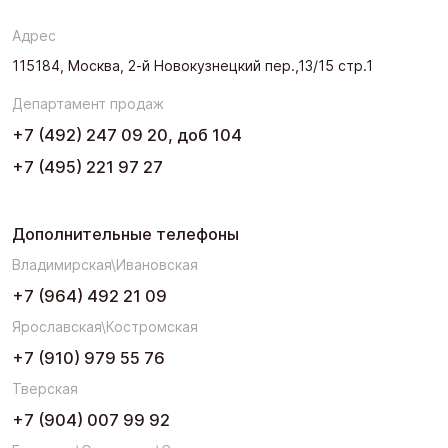
Адрес
115184, Москва, 2-й Новокузнецкий пер.,13/15 стр.1
Департамент продаж
+7 (492) 247 09 20, доб 104
+7 (495) 221 97 27
Дополнительные телефоны
Владимирская\Ивановская
+7 (964) 492 21 09
Ярославская\Костромская
+7 (910) 979 55 76
Тверская
+7 (904) 007 99 92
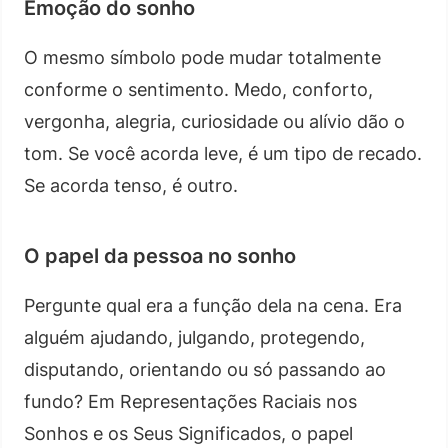
Emoção do sonho
O mesmo símbolo pode mudar totalmente
conforme o sentimento. Medo, conforto,
vergonha, alegria, curiosidade ou alívio dão o
tom. Se você acorda leve, é um tipo de recado.
Se acorda tenso, é outro.
O papel da pessoa no sonho
Pergunte qual era a função dela na cena. Era
alguém ajudando, julgando, protegendo,
disputando, orientando ou só passando ao
fundo? Em Representações Raciais nos
Sonhos e os Seus Significados, o papel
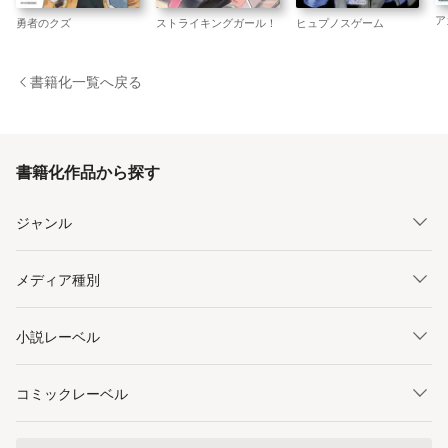
ア
ヒュプノスゲーム
ストライキングガール！
勇者のクズ
書籍化一覧へ戻る
書籍化作品から探す
ジャンル
メディア種別
小説レーベル
コミックレーベル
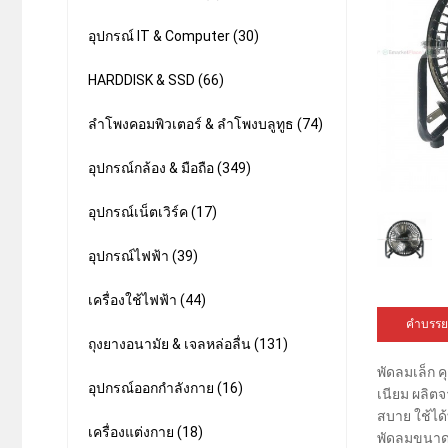
อุปกรณ์ IT & Computer (30)
HARDDISK & SSD (66)
ลำโพงคอมพิวเตอร์ & ลำโพงบลูทูธ (74)
อุปกรณ์กล้อง & มือถือ (349)
อุปกรณ์เน็ตเวิร์ค (17)
อุปกรณ์ไฟฟ้า (39)
เครื่องใช้ไฟฟ้า (44)
คำบรรย
ถุงยางอนามัย & เจลหล่อลื่น (131)
พัดลมเล็ก 
อุปกรณ์ออกกำลังกาย (16)
เนียม ผลิต
สบาย ใช้ได
เครื่องแต่งกาย (18)
พัดลมขนาดเ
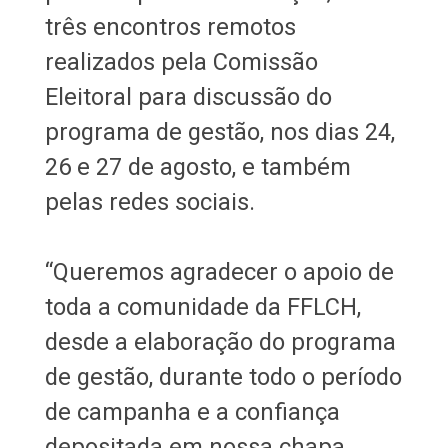
três encontros remotos
realizados pela Comissão
Eleitoral para discussão do
programa de gestão, nos dias 24,
26 e 27 de agosto, e também
pelas redes sociais.
“Queremos agradecer o apoio de
toda a comunidade da FFLCH,
desde a elaboração do programa
de gestão, durante todo o período
de campanha e a confiança
depositada em nossa chapa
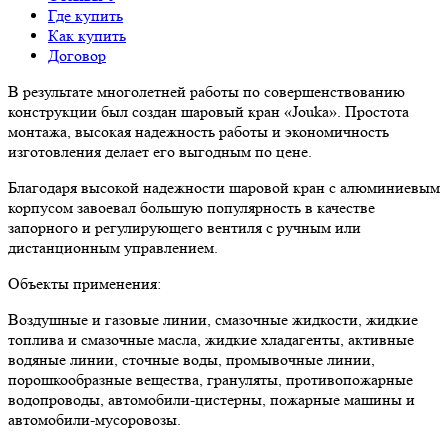
Где купить
Как купить
Договор
В результате многолетней работы по совершенствованию
конструкции был создан шаровый кран «Jouka». Простота
монтажа, высокая надежность работы и экономичность
изготовления делает его выгодным по цене.
Благодаря высокой надежности шаровой кран с алюминиевым
корпусом завоевал большую популярность в качестве
запорного и регулирующего вентиля с ручным или
дистанционным управлением.
Объекты применения:
Воздушные и газовые линии, смазочные жидкости, жидкие
топлива и смазочные масла, жидкие хладагенты, активные
водяные линии, сточные воды, промывочные линии,
порошкообразные вещества, грануляты, противопожарные
водопроводы, автомобили-цистерны, пожарные машины и
автомобили-муcоровозы.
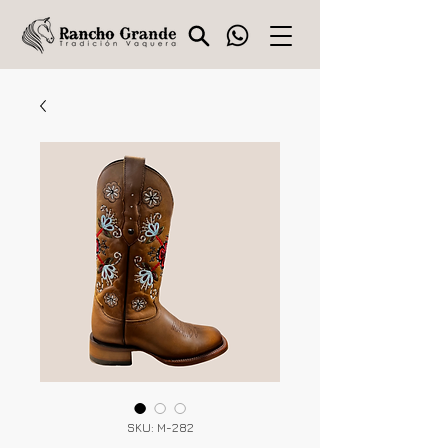
SKU: M-282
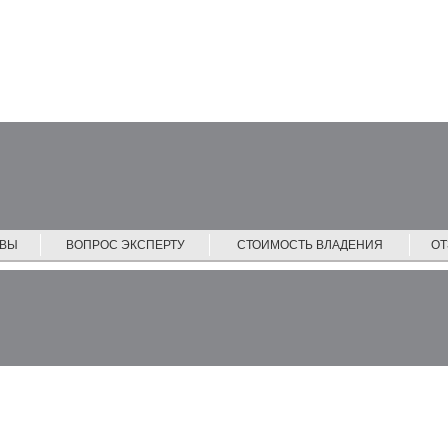
ЙВЫ
ВОПРОС ЭКСПЕРТУ
СТОИМОСТЬ ВЛАДЕНИЯ
О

########

* _Work instructions_
A word-for-word copy of the entries above is needed, with every picture dropped.

* _Answer to this task_
Адрес
115184, Москва, 2-й Новокузнецкий пер.,13/15 стр.1
Департамент продаж
+7 (492) 247 09 20, доб 104
+7 (495) 221 97 27
Дополнительные телефоны
Владимирская\Ивановская
+7 (964) 492 21 09
Ярославская\Костромская
+7 (910) 979 55 76
Тверская
+7 (904) 007 99 92
Emoção do sonho
O mesmo símbolo pode mudar totalmente
conforme o sentimento. Medo, conforto,
vergonha, alegria, curiosidade ou alívio dão o
tom. Se você acorda leve, é um tipo de recado.
Se acorda tenso, é outro.
O papel da pessoa no sonho
Pergunte qual era a função dela na cena. Era
alguém ajudando, julgando, protegendo,
disputando, orientando ou só passando ao
fundo? Em Representações Raciais nos
Sonhos e os Seus Significados, o papel
ア
ヒュプノスゲーム
ストライキングガール！
勇者のクズ
書籍化一覧へ戻る
書籍化作品から探す
ジャンル
メディア種別
小説レーベル
コミックレーベル
อุปกรณ์ IT & Computer (30)
HARDDISK & SSD (66)
ลำโพงคอมพิวเตอร์ & ลำโพงบลูทูธ (74)
อุปกรณ์กล้อง & มือถือ (349)
อุปกรณ์เน็ตเวิร์ค (17)
อุปกรณ์ไฟฟ้า (39)
เครื่องใช้ไฟฟ้า (44)
คำบรรย
ถุงยางอนามัย & เจลหล่อลื่น (131)
พัดลมเล็ก 
อุปกรณ์ออกกำลังกาย (16)
เนียม ผลิต
สบาย ใช้ได
เครื่องแต่งกาย (18)
พัดลมขนาดเ
três encontros remotos
realizados pela Comissão
Eleitoral para discussão do
programa de gestão, nos dias 24,
26 e 27 de agosto, e também
pelas redes sociais.
“Queremos agradecer o apoio de
toda a comunidade da FFLCH,
desde a elaboração do programa
de gestão, durante todo o período
de campanha e a confiança
depositada em nossa chapa
Где купить
Как купить
Договор
В результате многолетней работы по совершенствованию
конструкции был создан шаровый кран «Jouka». Простота
монтажа, высокая надежность работы и экономичность
изготовления делает его выгодным по цене.
Благодаря высокой надежности шаровой кран с алюминиевым
корпусом завоевал большую популярность в качестве
запорного и регулирующего вентиля с ручным или
дистанционным управлением.
Объекты применения:
Воздушные и газовые линии, смазочные жидкости, жидкие
топлива и смазочные масла, жидкие хладагенты, активные
водяные линии, сточные воды, промывочные линии,
порошкообразные вещества, грануляты, противопожарные
водопроводы, автомобили-цистерны, пожарные машины и
автомобили-муcоровозы.
SKU: M-282
ЙВЫ
ВОПРОС ЭКСПЕРТУ
СТОИМОСТЬ ВЛАДЕНИЯ
О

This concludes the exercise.